Your output should repeat each record below with no differences.

START Record set

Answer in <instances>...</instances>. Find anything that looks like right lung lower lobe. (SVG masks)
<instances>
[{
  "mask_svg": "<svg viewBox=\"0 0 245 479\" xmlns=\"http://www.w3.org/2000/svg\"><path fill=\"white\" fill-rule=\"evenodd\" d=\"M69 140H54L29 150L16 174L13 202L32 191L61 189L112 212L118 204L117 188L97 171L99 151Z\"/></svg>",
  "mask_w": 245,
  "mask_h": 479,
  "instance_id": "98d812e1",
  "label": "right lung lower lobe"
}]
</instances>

END Record set

» **Reply to the task**
Answer in <instances>...</instances>. Find anything that looks like right lung lower lobe. (SVG masks)
<instances>
[{
  "mask_svg": "<svg viewBox=\"0 0 245 479\" xmlns=\"http://www.w3.org/2000/svg\"><path fill=\"white\" fill-rule=\"evenodd\" d=\"M69 140H54L29 150L16 174L13 202L32 191L61 189L112 212L118 204L117 188L97 171L99 151Z\"/></svg>",
  "mask_w": 245,
  "mask_h": 479,
  "instance_id": "98d812e1",
  "label": "right lung lower lobe"
}]
</instances>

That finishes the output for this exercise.